Problem requirements: Pull every "practical" line out of the data below.

Information supplied:
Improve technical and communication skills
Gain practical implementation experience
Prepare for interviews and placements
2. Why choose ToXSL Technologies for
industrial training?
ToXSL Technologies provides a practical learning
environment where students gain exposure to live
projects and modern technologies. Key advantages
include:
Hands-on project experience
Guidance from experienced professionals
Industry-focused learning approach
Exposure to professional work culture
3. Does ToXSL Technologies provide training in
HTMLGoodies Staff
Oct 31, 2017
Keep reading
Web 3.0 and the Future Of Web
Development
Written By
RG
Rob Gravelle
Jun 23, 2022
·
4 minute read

==

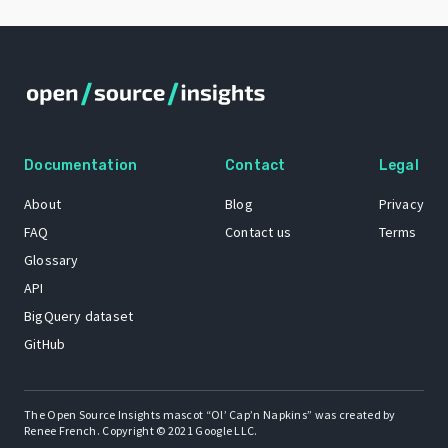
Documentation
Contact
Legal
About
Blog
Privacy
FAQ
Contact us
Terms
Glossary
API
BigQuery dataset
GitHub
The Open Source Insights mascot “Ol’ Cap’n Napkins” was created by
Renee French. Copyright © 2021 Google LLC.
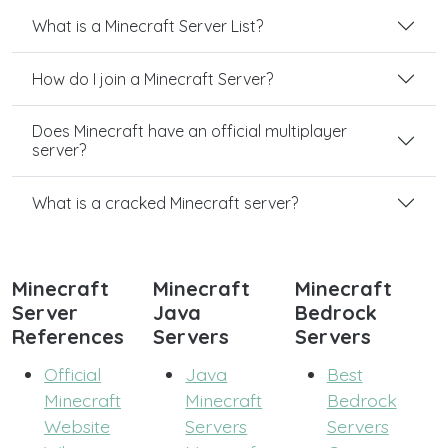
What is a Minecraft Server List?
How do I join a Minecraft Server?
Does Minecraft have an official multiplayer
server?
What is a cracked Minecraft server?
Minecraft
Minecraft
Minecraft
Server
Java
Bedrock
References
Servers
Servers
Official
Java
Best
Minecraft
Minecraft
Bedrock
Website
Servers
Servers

==

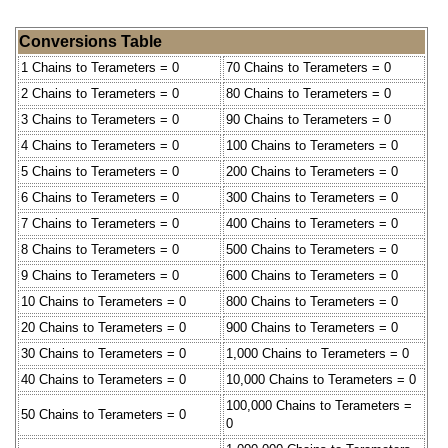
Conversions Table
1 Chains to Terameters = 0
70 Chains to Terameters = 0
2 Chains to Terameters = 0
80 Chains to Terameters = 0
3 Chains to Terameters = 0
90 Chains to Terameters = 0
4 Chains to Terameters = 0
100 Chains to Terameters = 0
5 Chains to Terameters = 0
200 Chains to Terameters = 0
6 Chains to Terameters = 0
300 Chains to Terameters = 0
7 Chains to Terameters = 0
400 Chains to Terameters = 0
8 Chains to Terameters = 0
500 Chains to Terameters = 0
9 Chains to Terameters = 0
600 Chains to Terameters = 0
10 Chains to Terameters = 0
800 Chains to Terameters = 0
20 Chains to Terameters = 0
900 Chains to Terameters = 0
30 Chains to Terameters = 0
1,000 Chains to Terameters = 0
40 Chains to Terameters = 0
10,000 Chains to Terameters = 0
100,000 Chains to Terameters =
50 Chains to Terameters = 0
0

Task output:
Gain practical implementation experience
ToXSL Technologies provides a practical learning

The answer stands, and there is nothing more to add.